A giocarsi la finale ci sono le 2 antitesi di quella edizione, la Francia padrone di casa che ha letteralmente demolito ogni avversario che le si è presentato di fronte, in grado di schierare un 11 iniziale qualitativamente fuori da ogni schema guidata da Antoine Griezmann, Paul Pogba e Dimitri Payet, che stava vivendo la stagione migliore della propria carriera, e che sarà l'antagonista di questo racconto. Dall'altro lato il Portogallo di Cristiano Ronaldo, che è riuscito a passare i gironi come miglior terza raccogliendo 3 punti in 3 partite, battendo poi la Croazia ai supplementari, la Polonia ai rigori e il Galles 2-0 in semifinale, la rivelazione del torneo. Il canovaccio della partita era ben segnato e definito, Davide contro Golia, in uno stadio dipinto di blu e carico di speranza come il giorno della decapitazione di Luigi XVI.

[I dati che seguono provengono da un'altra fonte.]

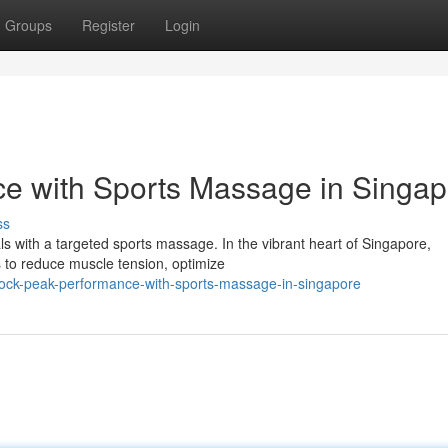
Groups
Register
Login
e with Sports Massage in Singap
ss
als with a targeted sports massage. In the vibrant heart of Singapore,
s to reduce muscle tension, optimize
lock-peak-performance-with-sports-massage-in-singapore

All'inizio la partita non si scosta dai binari immaginati, i primi minuti sono un dominio francese, senza però creare azioni realmente pericolose. A pochi minuti dal fischio d'inizio però Payet entra sulla caviglia di Ronaldo, in un fallo che aveva la palese intenzione di voler far male, Cristiano si rialza ma non ce la fa, e al 25° minuto viene sostituito in lacrime, il capitano e il cuore di una piccola nazione non poteva essere il faro dei propri compagni in una partita importante come questa, la dea bendata si era girata dall'altra parte, oppure aveva solamente in mente un piano più grande. Sostituito da Quaresma, il Portogallo non esce quasi mai dalla propria metà campo. Nel secondo tempo ci sarà qualche buona azione dei rossoverdi, ma al 90esimo si va ai supplementari, e si ha la sensazione che sì la Francia stia giocando meglio, ma che sia impaurita dalla possibilità di perdere un europeo in finale in casa, e che questo la freni e le impedisca di esprimersi al massimo delle proprie possibilità.

Nel mentre Ronaldo in panchina è diventato il nuovo allenatore della squadra e dispensa consigli ed accorgimenti a tutti i propri compagni. Ai supplementari la paura francese si fa sempre più insistente e il nervosismo fra i padroni di casa cresce, complice Guerreiro che fa tremare la traversa da una punizione. Partita che sembra destinata a decidersi ai rigori, come se un'eventuale sconfitta dal dischetto fosse una sorta di giustificazione per i transalpini, timorati del proprio popolo. Al 109' però il più improbabile degli eroi, Eder, riceve palla dalla trequarti e, dopo aver resistito alla carica di Koscielny, tira una palla rasoterra da fuori area che supera Lloris. L'incubo è servito, era come se i rivoltosi una volta davanti alla Bastiglia avessero voltato le spalle, ad un passo dalla gloria si materializza la tragedia. I portoghesi esplodono e gli 11 minuti seguenti non possono essere classificati come una partita di calcio, mentre Cristiano dalla panchina urla e piange allo stesso tempo cercando di dare la forza ai propri compagni per resistere alle ultime avanzate dei padroni di casa. Arriva il fischio finale, la Francia ha perso, si è dimostrata il più grande nemico di sè stessa, mentre la squadra avversaria privata del proprio uomo migliore a causa di un'azione meschina messa in atto da uno di loro, ha ricevuto le grazie di colui che muove i fili, regalandoci una pagina emozionante e indelebile di storia sportiva.

Un leader è veramente tale non solo se in prima fila con i soldati, ma anche se da lontano riesce a trasmettere il proprio credo. Cristiano Ronaldo una volta uscito ha infuso ai suoi compagni la stessa fame di vittoria che lo ha reso ciò che è, e allo stesso tempo gli dei hanno voluto premiare chi ha faticato e zoppicato, ma non ha cercato di indebolire gli altri per sentirsi superiore, a prova del fatto che, come disse Rasheed Wallace, "ball don't lie", la palla non mente signore e signori, prima o poi tutto andrà come deve andare.